Richthofen continued to ferret out other ways to inflict maximum damage. One opportunity arose at the port of Bari in southern Italy, where he noted a weakness in Allied air defenses. Through November 1943, Luftwaffe reconnaissance planes kept Bari and its shipping under careful observation. Then, in a raid meticulously planned by Richthofen, a force of 105 Ju 88s—virtually every Luftwaffe bomber in the Italian theater—attacked Bari harbor the night of December 2.

Richthofen’s tactics were superb. Most bombers first flew out to sea and dropped to low altitude to avoid Allied radar observation. Pathfinder bombers dropped aluminum foil strips to jam the Allied air defense radar, while the bombers systematically worked the port over by the light of parachute flares.

The port was crammed with shipping, and the Ju 88s hit an ammunition ship and a tanker. The ship blew up, raining explosives on the other vessels as fire from the tanker’s burning oil spread. Sixteen Allied merchant vessels were destroyed and eight others damaged. The port facilities were knocked out of operation for three weeks. Naval historian Samuel Morison described it as “the most destructive air attack since Pearl Harbor.”

Yet the raid could not be repeated elsewhere; Allied antiaircraft and night fighter defenses at other ports were too strong for the Luftwaffe’s small bomber force. Richthofen next attempted to stop the Allied landings at Anzio in January 1944. But by then the Allies had developed effective countermeasures to the guided bombs and the Luftwaffe attacks were ineffectual. By the spring of 1944, the Luftwaffe in Italy was mainly a defensive fighter force, with most of the air units withdrawn to defend the Reich. Richthofen had little left to command.

Richthofen’s end came quickly, and from an unexpected direction. In late 1944 he was diagnosed with a brain tumor. After two unsuccessful operations, he was relieved of command in November and sent to the Luftwaffe hospital in Bad Ischl, Austria. He died there as an American prisoner in July 1945 at age forty-nine, a few weeks after General Patton’s Third Army occupied the area.

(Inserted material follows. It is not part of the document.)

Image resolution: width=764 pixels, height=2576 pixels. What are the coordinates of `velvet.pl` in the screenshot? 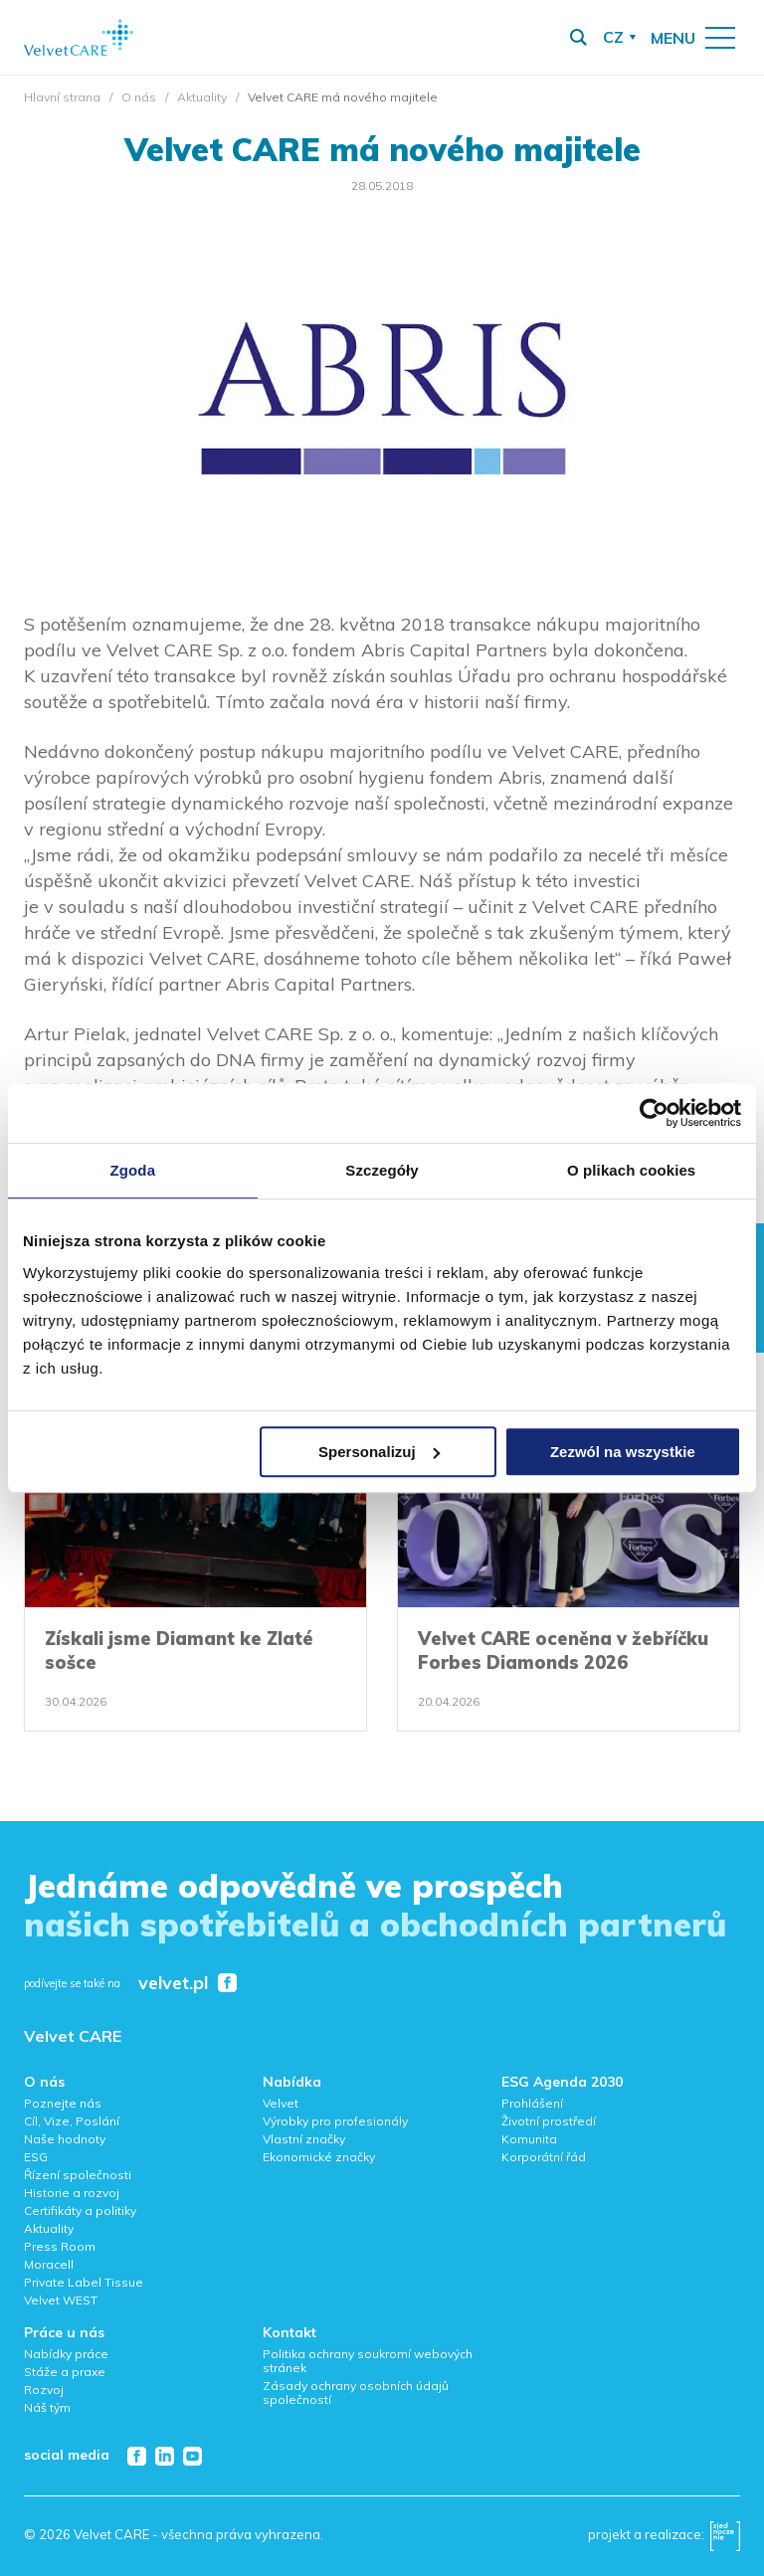 It's located at (173, 1983).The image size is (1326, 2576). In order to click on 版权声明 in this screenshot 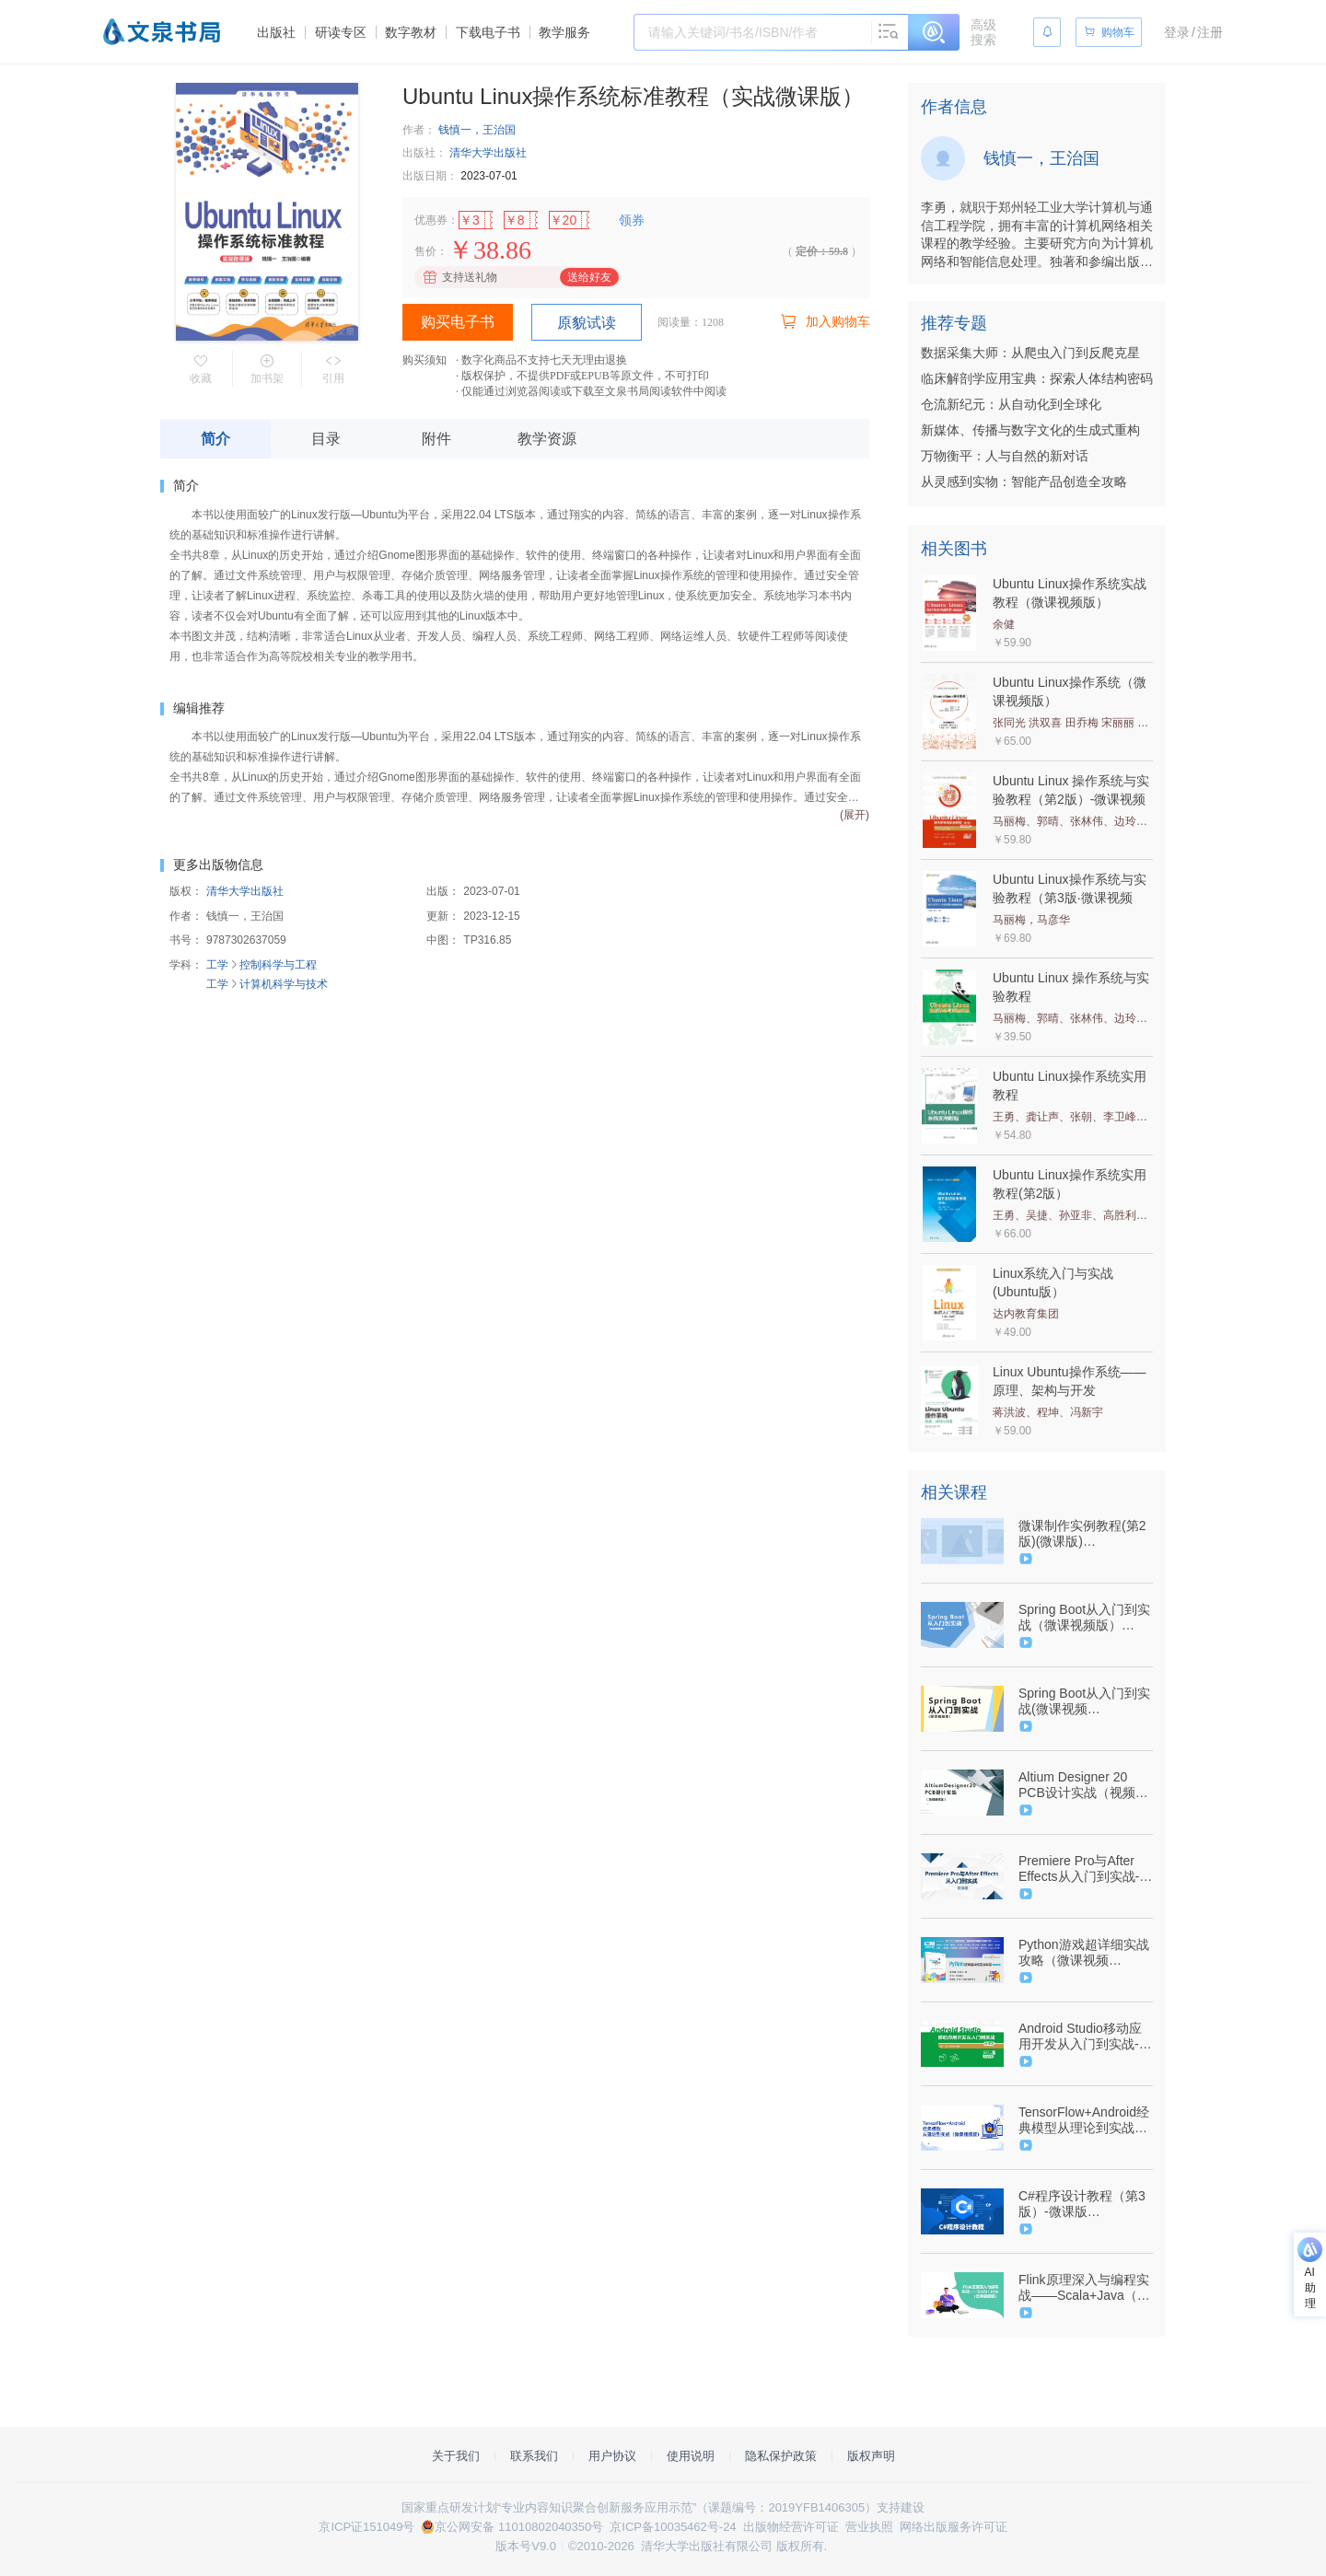, I will do `click(871, 2456)`.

By then, Richthofen had played no real role in the war for more than a year. But for pioneering—in Spain, Poland, Russia, and Italy—many of the air support doctrines and tactics that became standard in modern warfare; for his numerous contributions to aviation technology; and, primarily, in France in May 1940, for revolutionizing the role of air power in warfare by making the air force an equal partner with the army, he created a legacy that would have a much more lasting influence than that of his far more famous cousin, the Red Baron.